Of John Olsen, preoccupied with the littoral and the void (6-Apr-2017).

Resin samples

Of my cast resin samples from Mixed Media for Textiles, my glorious failures (14-Sep-2015). Thoughts are bubbling furiously.

Simryn Gill
Carbon Copy (detail)

Simryn Gill
Carbon Copy

Also by Simryn Gill is Carbon Copy. Frame after frame of typed text, varied, text that looks textural, textile-like. A strange mixture of precision, staggered repetition to form twill-like diagonals, and apparent carelessness, poorly typed, spelling and positional “errors”. Then you decipher some of the text and there’s a thudding, booming in your head, hateful words repeated ad nauseum until they almost lose impact and meaning, become part of the fabric of modern discourse.

Yvonne Koolmatrie

Yvonne Koolmatrie
Burial Baskets

Another series of works given additional presence and impact by repetition, variation, and thoughtful display. An expression of tradition, culture, community, country, the varying seasons. One was made ten years ago, the others commissioned for the Biennale. Tradition sustained and sustaining.
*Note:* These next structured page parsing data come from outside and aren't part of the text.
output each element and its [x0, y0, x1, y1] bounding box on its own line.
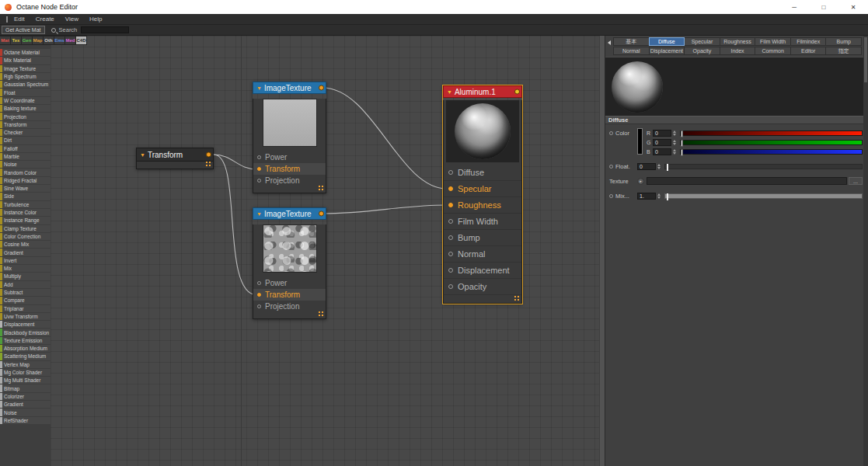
collapse-triangle-icon[interactable]: ▼	[447, 89, 452, 95]
node-type-item[interactable]: Falloff	[0, 145, 51, 152]
node-transform[interactable]: ▼ Transform	[136, 148, 214, 169]
node-input-row[interactable]: Roughness	[444, 197, 521, 214]
node-type-item[interactable]: Transform	[0, 121, 51, 128]
node-type-item[interactable]: Cosine Mix	[0, 241, 51, 248]
collapse-triangle-icon[interactable]: ▼	[140, 152, 145, 158]
spin-down-icon[interactable]	[657, 196, 661, 199]
node-input-row[interactable]: Power	[253, 277, 326, 289]
node-type-item[interactable]: W Coordinate	[0, 97, 51, 104]
node-type-item[interactable]: Uvw Transform	[0, 313, 51, 320]
node-input-row[interactable]: Transform	[253, 163, 326, 175]
parameter-pin-icon[interactable]	[609, 165, 613, 169]
category-tab[interactable]: Ems	[54, 36, 65, 45]
property-tab[interactable]: Opacity	[684, 47, 720, 55]
property-tab[interactable]: Specular	[684, 37, 720, 46]
node-input-row[interactable]: Diffuse	[444, 165, 521, 181]
node-type-item[interactable]: Mg Multi Shader	[0, 377, 51, 384]
spin-up-icon[interactable]	[673, 140, 676, 142]
slider-handle[interactable]	[681, 140, 683, 147]
canvas-scrollbar[interactable]	[599, 36, 605, 466]
node-type-item[interactable]: Side	[0, 193, 51, 200]
node-type-item[interactable]: Sine Wave	[0, 185, 51, 192]
slider-handle[interactable]	[681, 130, 683, 137]
node-input-row[interactable]: Projection	[253, 301, 326, 312]
spin-down-icon[interactable]	[657, 167, 661, 169]
input-pin[interactable]	[257, 179, 261, 183]
maximize-button[interactable]: □	[809, 0, 838, 14]
input-pin[interactable]	[257, 293, 261, 297]
value-spinner[interactable]	[672, 148, 677, 155]
node-type-item[interactable]: Compare	[0, 297, 51, 304]
minimize-button[interactable]: ─	[779, 0, 809, 14]
node-type-item[interactable]: Dirt	[0, 137, 51, 144]
node-type-item[interactable]: Octane Material	[0, 49, 51, 56]
resize-grip-icon[interactable]	[318, 311, 324, 317]
category-tab[interactable]: Med	[65, 36, 76, 45]
node-imagetexture-top[interactable]: ▼ ImageTexture Power Tr	[253, 82, 326, 193]
node-type-item[interactable]: Multiply	[0, 273, 51, 280]
input-pin[interactable]	[448, 235, 453, 240]
node-type-item[interactable]: Blackbody Emission	[0, 329, 51, 336]
spin-down-icon[interactable]	[673, 152, 676, 155]
node-type-item[interactable]: Absorption Medium	[0, 345, 51, 352]
node-type-item[interactable]: Ridged Fractal	[0, 177, 51, 184]
value-spinner[interactable]	[657, 163, 661, 170]
node-input-row[interactable]: Specular	[444, 181, 521, 197]
menu-item[interactable]: Create	[36, 16, 54, 23]
input-pin[interactable]	[257, 304, 261, 308]
property-tab[interactable]: 指定	[825, 47, 862, 55]
node-type-item[interactable]: Baking texture	[0, 105, 51, 112]
node-input-row[interactable]: Transform	[253, 289, 326, 301]
node-type-item[interactable]: Subtract	[0, 289, 51, 296]
property-tab[interactable]: Index	[720, 47, 756, 55]
category-tab[interactable]: Gen	[22, 36, 33, 45]
input-pin[interactable]	[257, 281, 261, 285]
texture-browse-button[interactable]: ...	[849, 177, 863, 185]
node-type-item[interactable]: Mix	[0, 265, 51, 272]
input-pin[interactable]	[257, 155, 261, 159]
node-graph-canvas[interactable]: ▼ Transform ▼ ImageTexture	[51, 36, 605, 466]
node-input-row[interactable]: Film Width	[444, 214, 521, 230]
property-tab[interactable]: Displacement	[649, 47, 685, 55]
value-spinner[interactable]	[672, 130, 677, 137]
node-imagetexture-top-header[interactable]: ▼ ImageTexture	[253, 82, 326, 94]
node-type-item[interactable]: Vertex Map	[0, 361, 51, 368]
menu-item[interactable]: View	[65, 16, 78, 23]
category-tab[interactable]: Tex	[11, 36, 22, 45]
node-type-item[interactable]: Bitmap	[0, 384, 51, 391]
output-pin[interactable]	[206, 152, 211, 158]
node-type-item[interactable]: Turbulence	[0, 201, 51, 208]
mix-slider[interactable]	[664, 193, 863, 199]
category-tab[interactable]: C4D	[76, 36, 87, 45]
input-pin[interactable]	[448, 186, 453, 191]
channel-gradient-slider[interactable]	[680, 130, 863, 136]
input-pin[interactable]	[448, 284, 453, 289]
channel-value-field[interactable]: 0	[653, 139, 671, 146]
node-type-item[interactable]: Mg Color Shader	[0, 369, 51, 376]
parameter-pin-icon[interactable]	[609, 131, 613, 135]
node-transform-header[interactable]: ▼ Transform	[136, 148, 214, 162]
node-type-item[interactable]: Gradient	[0, 401, 51, 408]
value-spinner[interactable]	[657, 193, 661, 200]
collapse-triangle-icon[interactable]: ▼	[256, 85, 262, 91]
spin-up-icon[interactable]	[673, 130, 676, 133]
menu-item[interactable]: Help	[89, 16, 102, 23]
slider-handle[interactable]	[667, 164, 668, 171]
node-type-item[interactable]: Texture Emission	[0, 337, 51, 344]
node-type-item[interactable]: Colorizer	[0, 393, 51, 400]
get-active-mat-button[interactable]: Get Active Mat	[2, 26, 45, 34]
channel-value-field[interactable]: 0	[653, 130, 671, 137]
float-slider[interactable]	[664, 164, 863, 169]
resize-grip-icon[interactable]	[318, 185, 324, 191]
value-spinner[interactable]	[672, 139, 677, 146]
node-input-row[interactable]: Normal	[444, 246, 521, 263]
node-type-item[interactable]: Instance Range	[0, 217, 51, 224]
node-type-item[interactable]: Noise	[0, 409, 51, 416]
node-type-item[interactable]: Projection	[0, 113, 51, 120]
input-pin[interactable]	[448, 268, 453, 273]
output-pin[interactable]	[514, 89, 520, 95]
scrollbar-thumb[interactable]	[864, 37, 867, 82]
property-tab[interactable]: Bump	[825, 37, 862, 46]
node-imagetexture-bottom[interactable]: ▼ ImageTexture Power Tr	[253, 207, 326, 319]
node-type-item[interactable]: Displacement	[0, 321, 51, 328]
One of the things I value about basketry, enjoy being part of, is the sense of doing something fundamental to humanity, that connects people of widely separated times and places and cultures. Coiling, twining, looping… techniques subtly or strongly varied, made with differing or similar materials, with differing purposes and meaning, but creating connections.

Haegue Yang
That ubiquity is explored further in sculptures installed in a gallery of works by Haegue Yang in a series titled The Intermediate.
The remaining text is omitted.